Unsurprisingly, the Global Times once again recommenced its campaign of ‘terrorizing’ India with ‘jazzy’ videos of PLA troops simulating battle practice under controlled conditions!

Yup, V.E.R.Y professionally made videos.

But a ‘photogenic’ army and an effective army are two very different things, no?

Wrote a blog on that some years ago. Do read – People’s Liberation Army – A History of ‘Valour’

But then, the big question is – WHAT COMES NEXT?

This is what I wish to devote some time on, hereafter.

One thing is for sure – the way the Prime Minister and the External Affairs Minister have spoken, something will most likely happen – something very visible.

The earliest that we may see some announcement is 19 June when the all party meet shall take place. At the very least, I feel there is some sort of economic retaliation coming up against China. Let me delve on that for a moment, before moving ahead.

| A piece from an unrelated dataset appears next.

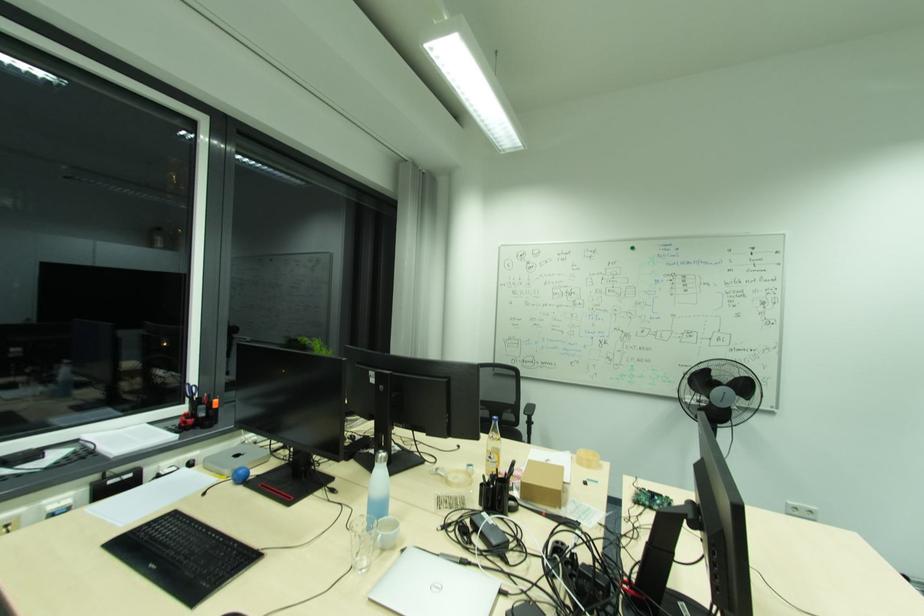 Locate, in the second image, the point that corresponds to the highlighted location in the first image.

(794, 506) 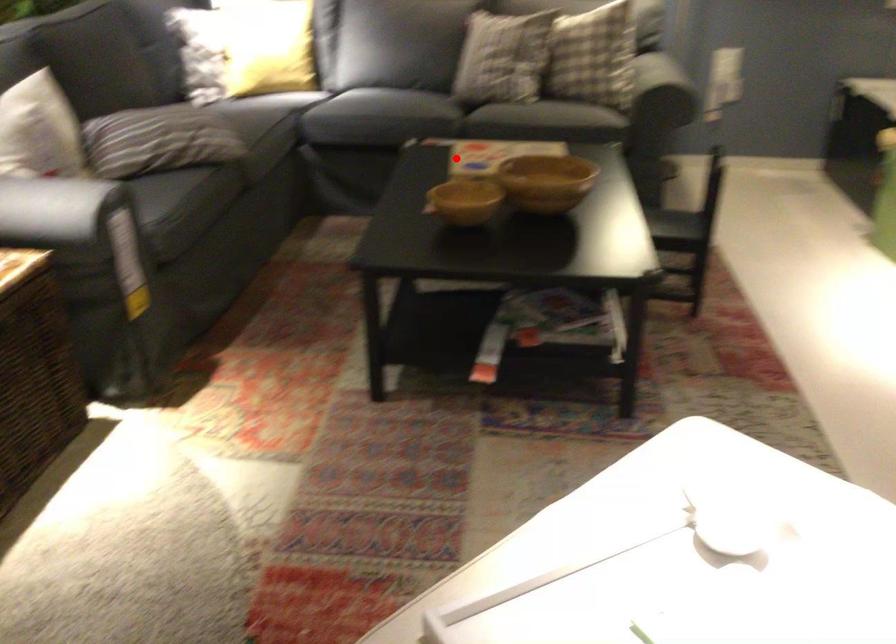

India’s trade deficit with China is more than $50Bn, despite all assurances by China to try and redress this imbalance. So economic retaliation does make a lot of sense. After all, China stands to lose much much more than India.

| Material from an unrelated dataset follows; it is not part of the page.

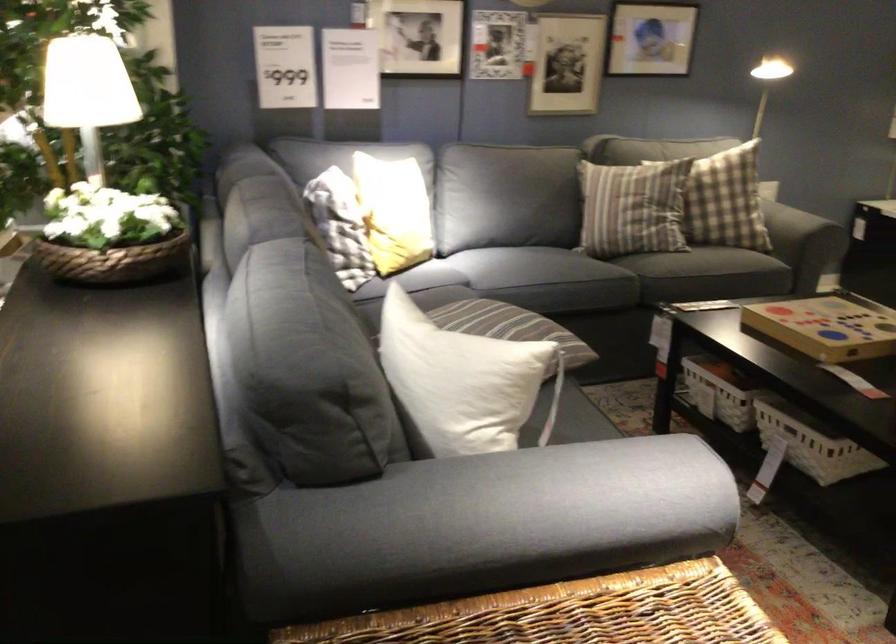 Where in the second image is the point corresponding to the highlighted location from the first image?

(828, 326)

But then, this is NOT what I am getting at.

What I am more interested in, is how China takes economic sanctions from India, if it actually happens!

How they react will be really interesting to see, even if Indian sanctions are merely pinpricks compared to what the USA is doing to them!

Would the manic ego of the Chinese comrades permit them to swallow such ‘humiliation’ at the hands of an ‘uppity’ India?

With the USA, it can still be justified – it gives them a sense of having ‘arrived’, when the sole superpower is fighting an economic war with them.

But, India?

Herein lies a challenge as well.

Will this induce China to mellow down their military stand on the LAC?

I’d say No.

The sheer ego of the commies that occupy Tibet will prevent them from accepting such ‘humiliation’, that too at the hands of a supposedly ‘inferior’ neighbour.

So no, do NOT expect China to ever let go of their claims over the Galwan area by such no-kinetic means. They won’t  back-off just like that. In fact, economic measures might actually exacerbate the military situation on the LAC.

So, how might that pan out?

Well, first thing first – Til the time the LAC provocations were limited to face-offs and fists and kicks, it didn’t really matter how many troops were amassed behind, so long as you could maintain numerical superiority at the point of face-off itself.

However, in case the guns start booming, this won’t be the case.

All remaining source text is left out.